Era la visión más increible que los cansados ojos del guerrero habían tenido frente a sí jamás. Orcos y Humanos, Enanos y Trolls, e incluso los inmundos No Muertos luchando codo con codo para librar al mundo de ese ejército demoníaco que no dejaba de aparecer por doquier. El escuadrón de Samuel, los Leones de Acero, haciendo honor a su fama, luchaban en el frente de la batalla plantando cara a los demoníacos adversarios de igual a igual. Sam los había elegido por eso mismo. Eran tipos que habían visto la muerte de cerca, y no se acobardarían ante lo que tenían enfrente, lo que habría hecho que un soldado normal manchara sus calzas. 

 Durante un instante, pensó en Helmok, al que había rebautizado como (nombre) (“traducción”) tras la batalla de Petravista, debido a que el pelaje se le había quedado permanentemente negruzco debido a la ceniza y el hollín. No había podido ir con él al frente de la batalla y estaba seguro de que le habría encantado. Juraría que algo del carácter de Thanos se había quedado en el carnero.

 Giró ambas muñecas y decapitó sin problemas a una criatura cornuda que se le lanzaba con las fauces abiertas. Sus compañeros lo llevaban bien. La Legión, acostumbrada a que sus enemigos se batieran en retirada al primer momento, se había encontrado con que la miríada de combatientes de la Alianza y la Horda que se plantaba frente a ellos no daba un paso atrás.

 -         ¡Mi señor Samuel, allí, parece que tienen problemas! – grito Edwarson, el ballestero de Elwynn, capaz de acertar a un lobo en la oscuridad a varias decenas de metros.

 Tenía razón, subidos a una colina y rodeados de esos perros demonios sedientos de sangre, un grupo pequeño de paladines se estaba viendo desbordado por los embates. Samuel no se lo pensó dos veces y corrió hacia allá.

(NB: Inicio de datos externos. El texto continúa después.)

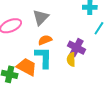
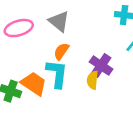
gray triangle: (41, 17) -> (59, 21), turned -42
orange semicircle: (45, 40) -> (61, 51), turned -40

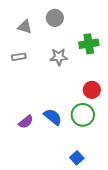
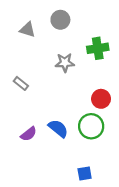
gray rectangle: (19, 57) -> (21, 83), moved, turned 48
blue square: (77, 158) -> (85, 173), turned 32

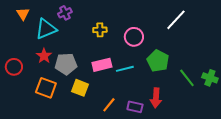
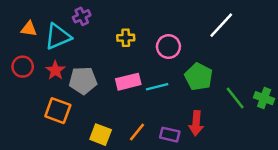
orange triangle: (23, 14) -> (29, 29), moved, turned -48
red circle: (14, 67) -> (23, 67), moved
yellow square: (80, 88) -> (101, 135), moved

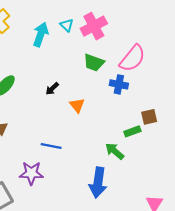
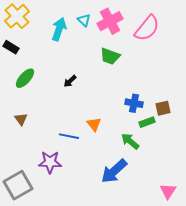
pink semicircle: (132, 58) -> (147, 28), moved
blue cross: (119, 84) -> (134, 103), moved
orange triangle: (77, 105) -> (94, 124), moved
blue arrow: (98, 182) -> (114, 171), turned 40

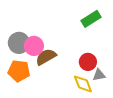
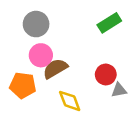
gray circle: (19, 43) -> (36, 24), moved
yellow diamond: (83, 84) -> (70, 101), moved

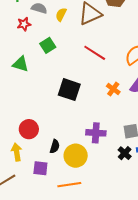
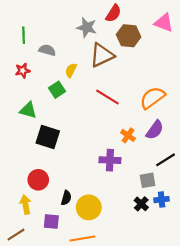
yellow semicircle: (61, 14) -> (71, 70), moved
red star: (24, 24) -> (23, 71), moved
black square: (69, 90) -> (48, 137), moved
purple cross: (96, 133) -> (110, 160), moved

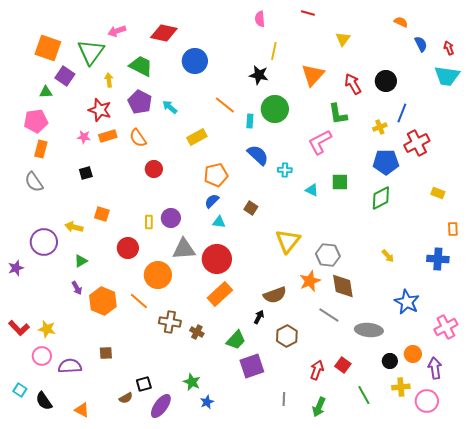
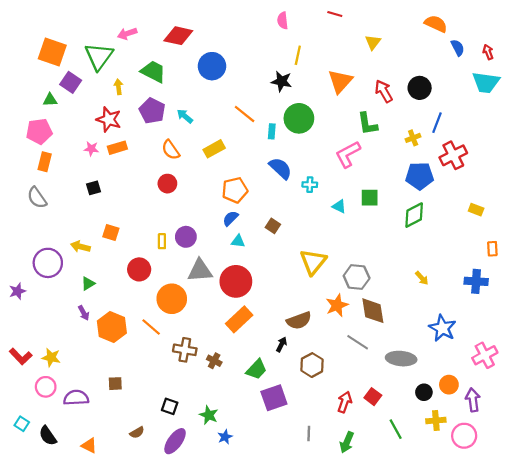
orange semicircle: (401, 22) -> (436, 24), size x1.5
orange semicircle: (138, 138) -> (171, 150), moved
black square: (144, 384) -> (170, 406), moved, turned 35

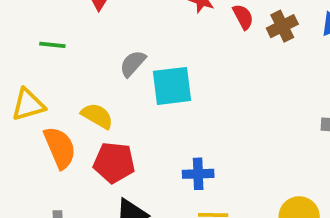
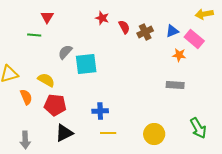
green line: (52, 45) -> (34, 35), moved
orange semicircle: (60, 148) -> (26, 97), size x0.7

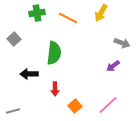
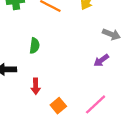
green semicircle: (54, 53) -> (35, 46), size x0.6

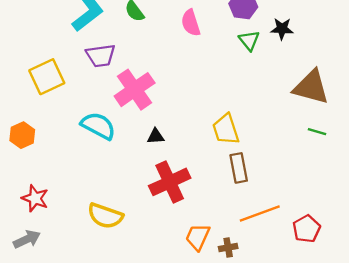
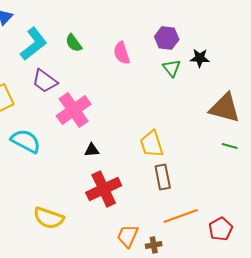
purple trapezoid: (101, 56) -> (45, 81), turned 44
cyan semicircle: (98, 126) -> (26, 141), moved

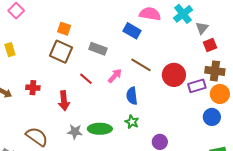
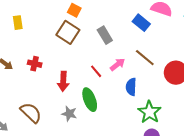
gray rectangle: (98, 49) -> (105, 35), turned 30
red line: (86, 79) -> (96, 71), moved
green star: (132, 122) -> (149, 112), moved, size x1.6
green ellipse: (100, 129) -> (90, 100), moved, turned 60

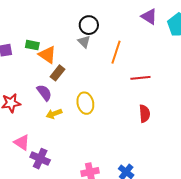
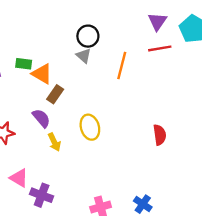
purple triangle: (149, 17) -> (157, 21), turned 36
red line: (140, 78) -> (160, 48), moved
yellow arrow: (54, 114) -> (54, 142), turned -91

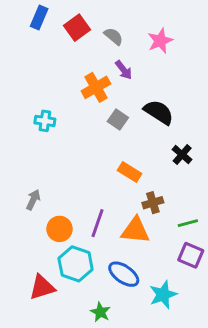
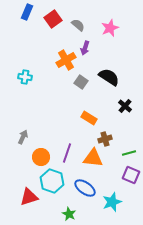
purple arrow: (124, 70) -> (85, 48), turned 56
cyan cross: (45, 121) -> (25, 77), moved

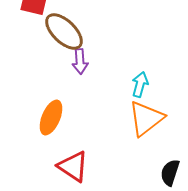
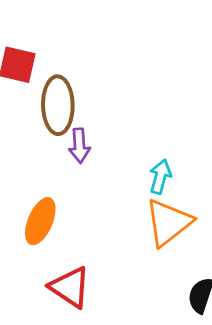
brown ellipse: (64, 32) -> (58, 105), turned 45

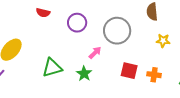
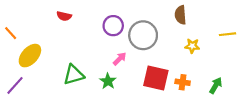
purple circle: (77, 23) -> (113, 26), moved
red square: (129, 71) -> (156, 78), size x1.4

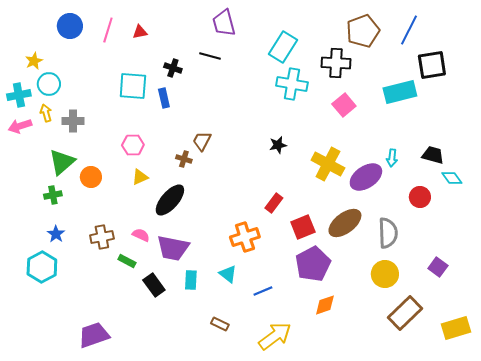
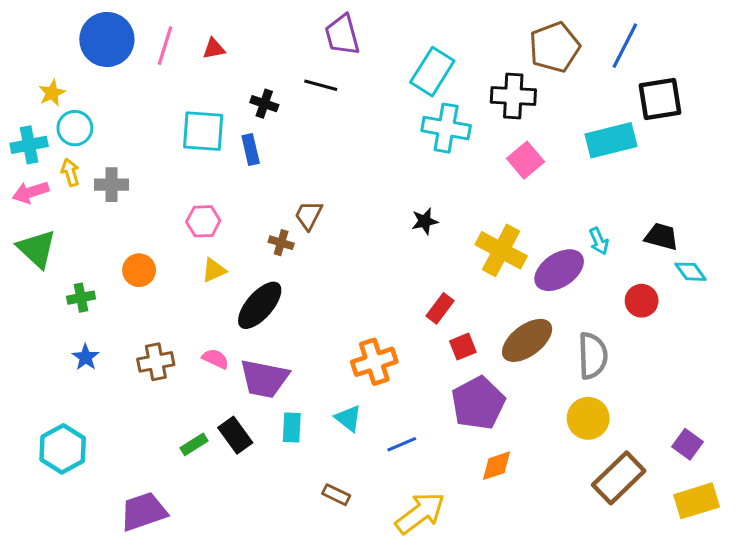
blue circle: (70, 26) -> (107, 39), size x1.4
cyan arrow: (392, 158) -> (599, 241), turned -30
green triangle: (62, 162) -> (37, 249), moved, turned -36
red rectangle: (274, 203) -> (440, 308), moved
red square: (303, 227) -> (463, 347), size x0.7
green rectangle: (127, 261) -> (194, 444), moved, turned -60
cyan hexagon: (42, 267) -> (63, 449), moved
purple square: (438, 267) -> (687, 444), moved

 -         ¡Hunters, Micheal, venid conmigo! – dijo, mientras apoyaba la bota sobre la espalda de un enorme demonio acorazado y se impulsaba hacia delante.

 Las espadas gemelas de Samuel brillaron blanquecinas cuando se hundieron en el cuerpo del desprevenido sabueso que cayó primero. Sus ataques eran rápidos, pero no eran capaces de controlar el golpeteo continuo de mazas y espadas que provenían de ambos lados.

 -         ¡Adelante, que no quede uno en pie! – gritaba Samuel, mientras miraba por el rabillo del ojo a los paladines, que luchaban con fuerzas renovadas ante la ayuda que acababan de recibir.

 La batalla continuó sangrienta y despiadada. Muchas vidas se perdieron, y algunas alianzas se reforzaron. Los enemigos que provenían del Portal fueron rechazados, y su General yacía ahora en el suelo, con las múltiples heridas que los líderes de la Alianza le habían provocado. Los ejércitos se separaron en varios campamentos distanciados varios kilómetros, a fin de evitar escaramuzas por parte de uno y otro bando. En su tienda, rodeado de sus hombres, y rezando una plegaria por los compañeros caídos en combate, Samuel pensaba en la batalla que acababa de finalizar. Un mensajero, que obedientemente había esperado a que los soldados finalizaran sus rezos, se dirigió al líder del escuadrón:

 - Mi señor Samuel, me han mandado a buscarle.

 Samuel recorrió las diversas instalaciones médicas y altares portátiles que se habían instalado por el campamento de la Alianza para ayudar a los heridos con particular interés. Suponía que el hecho de que el Paladín al cargo del escuadrón de la Mano de Plata enviado al combate lo llamara, era para darle las gracias, pero no entendía por qué; no podía esperar a que recuperaran las fuerzas. Buscó con la mirada el estandarte de la Orden y se acercó a su posición a pequeños saltitos, evitando los excrementos de los animales que salpicaban el campamento.

 -         Soy Samuel de los Páramos, líder del Escuadrón de los Leones de Acero, se me ha hecho llamar – explicó al centinela, que miraba al soldado con ojos cansados.

 El interior del campamento de la Orden estaba bastante bien cuidado en comparación con el resto de las instalaciones de la Alianza, y sus ocupantes no mostraban heridas graves. Samuel entró en una tienda flanqueada por dos de los paladines que reconoció de la colina y saludó de forma monótona con la mano al entrar.